Miami federal prosecutor Michael Berger and John-Alex Romano, a trial attorney in the Foreign Corrupt Practices Act unit in Main Justice, are listed as handling the cases against Orsoni, Rangel, Urbano and Santilli.
 
US investigators are also looking into potential bribery of PDVSA officials by commodity companies such as Glencore.
 
Meanwhile, federal prosecutors in Texas have teamed up with the FCPA unit to uncover more bribery at PDVSA, including at its US subsidiary Citgo.
 
Orsoni, incidentally, also held a senior role at Citgo from 2016 (after his alleged misconduct), and was one of a handful of executives at the Houston-based company who were summoned to PDVSA headquarters in Caracas in November 2017. The other executives were subsequently detained on corruption charges, and remain in Venezuela. But Orsoni wasn’t one of them and he managed to leave the country.

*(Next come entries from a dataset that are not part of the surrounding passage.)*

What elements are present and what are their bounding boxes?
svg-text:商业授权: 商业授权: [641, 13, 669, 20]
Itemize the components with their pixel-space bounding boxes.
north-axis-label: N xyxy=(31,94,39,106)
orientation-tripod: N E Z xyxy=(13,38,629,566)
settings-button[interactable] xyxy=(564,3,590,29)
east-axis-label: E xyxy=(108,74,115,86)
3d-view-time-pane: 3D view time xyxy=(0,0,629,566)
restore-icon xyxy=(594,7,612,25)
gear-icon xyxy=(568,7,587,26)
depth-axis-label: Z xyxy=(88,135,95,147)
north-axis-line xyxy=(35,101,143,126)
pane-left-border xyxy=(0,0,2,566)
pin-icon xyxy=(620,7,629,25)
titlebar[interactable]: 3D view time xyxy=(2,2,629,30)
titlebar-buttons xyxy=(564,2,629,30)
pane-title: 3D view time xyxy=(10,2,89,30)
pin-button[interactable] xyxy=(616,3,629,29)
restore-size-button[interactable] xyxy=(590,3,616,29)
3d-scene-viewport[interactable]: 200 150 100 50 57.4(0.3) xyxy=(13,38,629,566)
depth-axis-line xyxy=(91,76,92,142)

He’s now in the US. In the complaint against Santilli, the description of cooperating witness five matches with Orsoni.
 
A US Department of Justice criminal division spokesperson declined to comment.
 
The Wall Street Journal reported on 22 March that the latest PDVSA-related charges were planned as part of a larger volley of enforcement actions tied to Venezuelan corruption. But some of those actions have been held back because of the coronavirus pandemic, the report said.